◆ WHAT TO WORK ON ◆
What's needed: every entry, printed exactly, minus the images.

++++++++++++++++++++

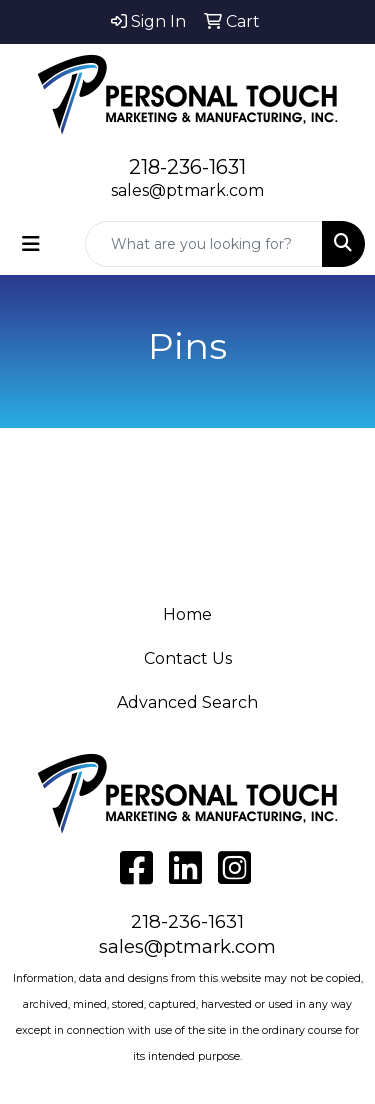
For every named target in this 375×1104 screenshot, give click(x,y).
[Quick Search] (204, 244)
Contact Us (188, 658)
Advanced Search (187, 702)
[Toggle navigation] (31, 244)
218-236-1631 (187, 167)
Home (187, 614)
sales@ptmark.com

++++++++++++++++++++

◆ EXERCISE RESPONSE ◆
For every named target in this 375×1104 screenshot, give click(x,y).
[Quick Search] (204, 244)
Contact Us (188, 658)
Advanced Search (187, 702)
[Toggle navigation] (31, 244)
218-236-1631 (187, 167)
Home (187, 614)
sales@ptmark.com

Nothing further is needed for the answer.